In 2014, Watch Hill, Rhode Island, is a moneyed summer haven of yachts and “fifteen-bedroom ‘cottages.’ ” For middle-aged Susan Ford, née Bentley, it’s the 18th summer she’s spent there since meeting her husband, Jack, who died five years ago. With her friend (and stepson) Jack Jr., Susan helps to run a real estate business. The last thing she expects on a calm morning in August is a visit from the FBI, and questions about a man named Samuel Fakhouri. She claims not to know him—but when agents picked him up, arriving in Boston from Baghdad, he had Susan’s name and address on him. She stalls the feds so that she can visit her Fifth Avenue apartment in New York City, where she retrieves an old white envelope and a gun from a safe. When she meets again with the FBI, she’s ready to admit that she once knew Sammy, and the narrative moves to 1979 and suburban Detroit. Back then, Susan was an ambitious college student working at Frankie’s Disco for the summer with her friend Annie Nelson. Annie is bold, “impossibly beautiful,” and impulsive, and an unlikely pal for studious, serious Susan. Through Annie, Susan meets Sammy, a handsome Chaldean Catholic from a village near Mosul, Iraq. He’s one of the regulars at Frankie’s, and when he later takes her on a date, Susan doesn’t mind when she notices that “a gun had peeked out from Sammy’s waistband when he leaned in to kiss her.” In fact, the element of danger only seems to make him more attractive to her. As the past haunts the present, Susan must confront the secrets, lies, and choices that she made before she became Mrs. Ford.

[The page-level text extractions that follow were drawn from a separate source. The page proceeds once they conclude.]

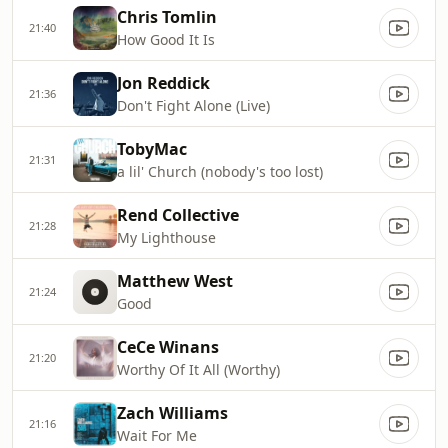
Chris Tomlin
21:40
How Good It Is
Jon Reddick
21:36
Don't Fight Alone (Live)
TobyMac
21:31
a lil' Church (nobody's too lost)
Rend Collective
21:28
My Lighthouse
Matthew West
21:24
Good
CeCe Winans
21:20
Worthy Of It All (Worthy)
Zach Williams
21:16
Wait For Me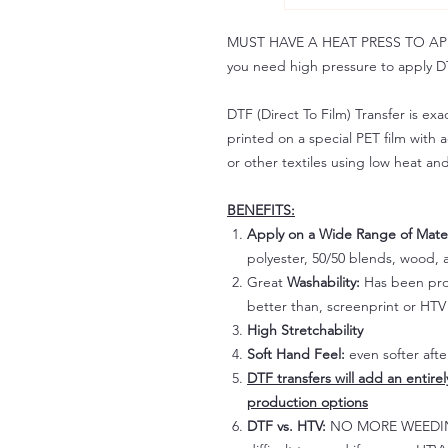
MUST HAVE A HEAT PRESS TO APPLY!
you need high pressure to apply DT
DTF (Direct To Film) Transfer is exac
printed on a special PET film with ac
or other textiles using low heat an
BENEFITS:
Apply on a Wide Range of Mater
polyester, 50/50 blends, wood, a
Great
Washability:
Has been prov
better than, screenprint or HTV 
High Stretchability
Soft Hand Feel:
even softer aft
DTF transfers will add an entire
production options
DTF vs. HTV:
NO MORE WEEDING!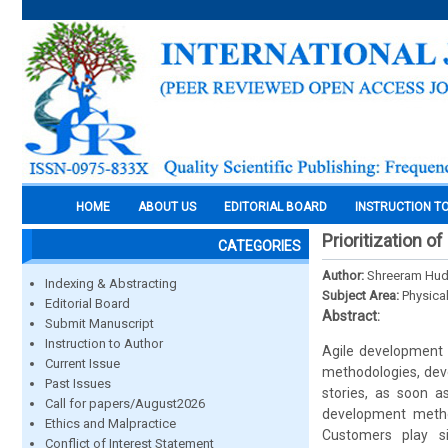
HOME
ABOUT US
EDITORIAL BOARD
INSTRUCTION T
Prioritization o
CATEGORIES
Author:
Shreeram Hu
Indexing & Abstracting
Subject Area:
Physica
Editorial Board
Abstract:
Submit Manuscript
Instruction to Author
Agile development 
Current Issue
methodologies, dev
Past Issues
stories, as soon as
Call for papers/August2026
development methodo
Ethics and Malpractice
Customers play sig
Conflict of Interest Statement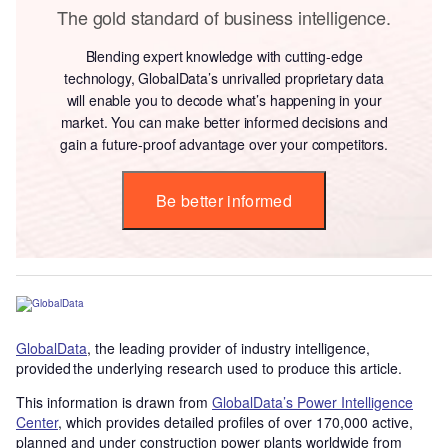
The gold standard of business intelligence.
Blending expert knowledge with cutting-edge
technology, GlobalData’s unrivalled proprietary data
will enable you to decode what’s happening in your
market. You can make better informed decisions and
gain a future-proof advantage over your competitors.
Be better informed
GlobalData
, the leading provider of industry intelligence,
provided the underlying research used to produce this article.
This information is drawn from
GlobalData’s Power Intelligence
Center
, which provides detailed profiles of over 170,000 active,
planned and under construction power plants worldwide from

Royce, an actress and a story editor for Miramax, imbues her debut novel with plenty of drama, suspense, and sharp observations. For example, in the scenes set in 1979, she has Susan study “the indigenous peoples of Frankie’s” like a social scientist: “Italian-American men, Chaldean men, odd unaffiliated men, and pretty girls…leggy all-Americans, whose parents neither knew nor cared where they went on hot summer nights.” In 2014, she’s still noticing similarly telling details, as when she describes Jack Jr.’s seersucker suit as “just the right level of rumpled. His bowtie and pocket square are in matching yellow silk with a tiny pattern of Labrador Retrievers.” The other characters’ reminiscences and backstories, too, help to establish them as three-dimensional personalities. The novel’s sense of time and place, whether in Detroit or Manhattan, or in the 1970s or the 2010s, is always vivid and well-rendered. At first, it will be unclear to the reader why Susan is so filled with dread, as even the memories of 1979 seem fairly innocuous at first. However, Royce cleverly builds up troubling circumstances that drive toward a dramatic twist, which readers will find to be both plausible and unexpected.
A compelling, well-written thriller with an effective, twisty plot.